第7話 テイマーの種類


「チャリオット、レディ」


腰から短剣を引き抜く。

否、それは短剣ではない。

銀の短剣がどろりと溶け落ち、それは肥大化した。


アスカの体が真っ黒のボディスーツに覆われる。

その上から銀色のアーマーがスーツを覆った。

その銀色の形状は先ほどの短剣のような鋭利さを併せ持っていた。


「と、まぁこれがあたしのバトルスーツよ」


ヒュカッ。

腕を振るうだけでブレードが空を割いた。

そのブレードはスライムなのだろう、自在に形を変えては全く別の武器となった。

アーマーも軽装から重鎧まで千差万別である。


「あの、これを僕に見せた理由は?」

「シン、ピッキーはレア個体よ。今回あたしが派遣されてきた理由は、それの扱い方をあなたに教えるためだったの」

「ピッキーが?」


実感が湧かない。先ほどのアーマーと同じようなことがピッキーにもできる?


「実はあたしの異能も、最初はテイマーと断じられたのよ。そのせいでえらい遠回りをさせられたわ」


でも実際は違った。

特殊個体のスライムと一緒に強くなる、バトルライダー。

それが正式なジョブ名であると名乗る。


「僕も、お姉ちゃんと同じ力を?」

「ええ、でもそれを扱うにはそれなりに厳しい修練が必要なの。
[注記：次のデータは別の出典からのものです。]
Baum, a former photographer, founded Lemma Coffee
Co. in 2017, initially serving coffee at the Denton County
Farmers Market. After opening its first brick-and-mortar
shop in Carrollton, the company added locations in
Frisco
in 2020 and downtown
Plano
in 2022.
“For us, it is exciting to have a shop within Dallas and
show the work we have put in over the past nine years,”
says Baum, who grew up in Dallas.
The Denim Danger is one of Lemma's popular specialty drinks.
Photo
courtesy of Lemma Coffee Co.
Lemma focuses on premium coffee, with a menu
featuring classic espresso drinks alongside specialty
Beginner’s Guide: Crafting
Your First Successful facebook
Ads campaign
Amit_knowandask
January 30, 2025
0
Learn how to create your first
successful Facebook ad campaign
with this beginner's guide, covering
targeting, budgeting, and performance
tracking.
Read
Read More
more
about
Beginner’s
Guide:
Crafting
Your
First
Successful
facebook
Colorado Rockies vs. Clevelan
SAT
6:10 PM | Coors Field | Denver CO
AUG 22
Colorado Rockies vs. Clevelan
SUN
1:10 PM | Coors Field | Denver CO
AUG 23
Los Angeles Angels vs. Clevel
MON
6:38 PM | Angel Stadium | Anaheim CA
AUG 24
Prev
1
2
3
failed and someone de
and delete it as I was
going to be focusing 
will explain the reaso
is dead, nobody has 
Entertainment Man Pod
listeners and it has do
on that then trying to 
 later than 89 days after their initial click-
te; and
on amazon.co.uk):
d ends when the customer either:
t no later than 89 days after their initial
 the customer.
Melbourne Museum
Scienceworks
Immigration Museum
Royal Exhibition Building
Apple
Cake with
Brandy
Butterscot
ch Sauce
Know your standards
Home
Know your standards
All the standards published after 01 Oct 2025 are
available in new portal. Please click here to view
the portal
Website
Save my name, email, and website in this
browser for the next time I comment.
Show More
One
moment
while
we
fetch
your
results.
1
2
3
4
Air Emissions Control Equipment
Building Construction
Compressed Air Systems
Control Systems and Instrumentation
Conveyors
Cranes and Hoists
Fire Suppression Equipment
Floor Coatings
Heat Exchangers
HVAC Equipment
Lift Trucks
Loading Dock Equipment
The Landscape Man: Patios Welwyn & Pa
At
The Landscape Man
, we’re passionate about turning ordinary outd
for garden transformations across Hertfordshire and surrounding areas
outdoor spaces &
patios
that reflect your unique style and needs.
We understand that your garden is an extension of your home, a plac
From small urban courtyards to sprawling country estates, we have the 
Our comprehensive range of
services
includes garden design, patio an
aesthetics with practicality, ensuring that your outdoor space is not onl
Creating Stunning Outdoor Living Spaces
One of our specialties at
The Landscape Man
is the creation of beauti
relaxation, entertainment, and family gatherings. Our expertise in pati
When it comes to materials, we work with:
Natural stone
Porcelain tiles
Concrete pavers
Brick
誰でも簡単になれるものではないわ」

「ですよね……」


そんな上手い話があるわけがない。

シンは自分に秘められた能力があるとわかっただけでも前向きになれていた。


「でもその試験を見事パスして見せた。シン、あなたは伸びるわ」

「え?」


そんな試験、いつしたのか?

何だったらレストランでおいしい食事をしたぐらいしか思い出せない。


「あ!」

「気付いたわね? そう、修練とはモンスターの血肉を食せるかどうかなのよ。あなたはあの料理を食べてどう思った?」

「説明を切った時は気持ち悪かったですけど」

「食べてみたら案外美味しかったんじゃない?」

「はい!」

「本当はね、この素質に開花する子は珍しくないの」

「そうなんだ」


しゅんとするシン。

自分だけが恵まれた環境にいるわけではないと聞いてがっかりした。

自分はその中でも落ちこぼれなんだ、と自己評価はどんどん下がっていく。


「でも、この修練をパスできる人ってとても少ないの」

「じゃあ、僕は?」

「合格よ。もし不合格だったらここには連れてこなかったもの」

「僕は、ハンターになれるんですか?」

「すぐに強くなれるわけではないわ。道は険しく厳しいものよ。それでもやりたい?」

「はい!」


自分だけならいい。けどピッキーにもっと美味しいものを食べさせてあげたいと願ったシンは、その質問に声高々に返事をした。


「ぴー!」


シンクロするようにピッキーも答える。

その駆け出しコンビを見て、チャリオットと名付けられたスライムもやる気を見せていた。